BAMs and SNPs and IGV

Julin N. Maloof

Lab Goals

By then end of the last lab you should have mapped Illumina reads to the B. rapa genomic reference.

Our goals today are to:

  1. Learn about the SAM/BAM format
  2. View the mapped reads in a genome browser
  3. Identify SNPs between the reference and each of the strains that we sequenced.

SAM/ BAM Files

SAM/BAM files provide info about the alignment of each read to the genome.

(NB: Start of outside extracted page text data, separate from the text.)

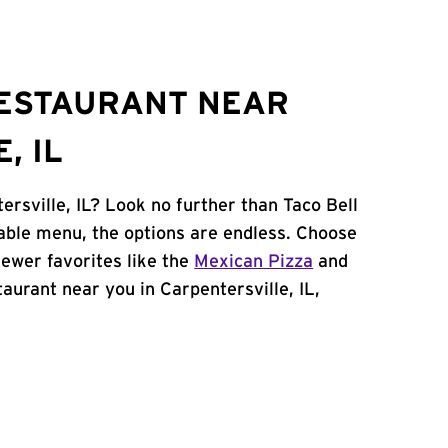
RESTAURANT NEAR
, IL
ersville, IL? Look no further than Taco Bell
able menu, the options are endless. Choose
ewer favorites like the
Mexican Pizza
and
staurant near you in Carpentersville, IL,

More information here and here

SAM/BAM Fields

Col Field Type Brief Description
1 QNAME String Query template NAME
2 FLAG Int bitwise FLAG
3 RNAME String References sequence NAME
4 POS Int 1- based leftmost mapping POSition
5 MAPQ Int MAPing Quality
6 CIGAR String CIGAR String
7 RNEXT String Ref. name of the mate/next read
8 PNEXT Int Position of the mate/next read
9 TLEN Int observed Template LENgth
10 SEQ String segment SEQuence
11 QUAL String ASCII of Phred-scaled base QUALity+33

SAM/BAM

Let's take a look at one…

SAM/BAM CIGAR

code descrtiption
M alignment match
I insertion to the reference
D deletion from the reference
N skipped region from the reference
X sequence mismatch

SAM/BAM bitwise FLAG

Bit Description
1 0x1 template having multiple fragments
2 0x2 proper alignment
4 0x4 fragment unmapped
8 0x8 next fragment in the template unmapped
16 0x10 SEQ being reverse complemented
32 0x20 SEQ of the next fragment in the template being reverse complemented
64 0x40 the first fragment in the template
128 0x80 the last fragment in the template
256 0x100 secondary alignment
512 0x200 not passing filters
1024 0x400 PCR or optical duplicate

Discussion:

Not all reads map to the reference. Why might a read not map to the reference?

Discuss for 2-3 minutes. Try to answer the question.

IGV

The integrated genomics viewer allows us to visualize the results of our read mapping.

Let's take a look…

Criteria for calling SNPs

Discuss in groups:

If you were designing a SNP caller, what are important criteria for calling SNPs?

What might cause an erroneous call?

Useful SNPs for F2 cross

  • Goal is to map the genetic basis of a trait difference (which region of the genome is responsible)
  • To do this we need to know the parental origin of chromosomal segments in each F2.
  • Which SNPs are informative for this question? (Illustrate on board)

VCF file

Variant Call Format files are the output from the SNP caller and provide information about each possible SNP.

You will see these as you work through the lab. I can go over these files in dicussion tomorrow.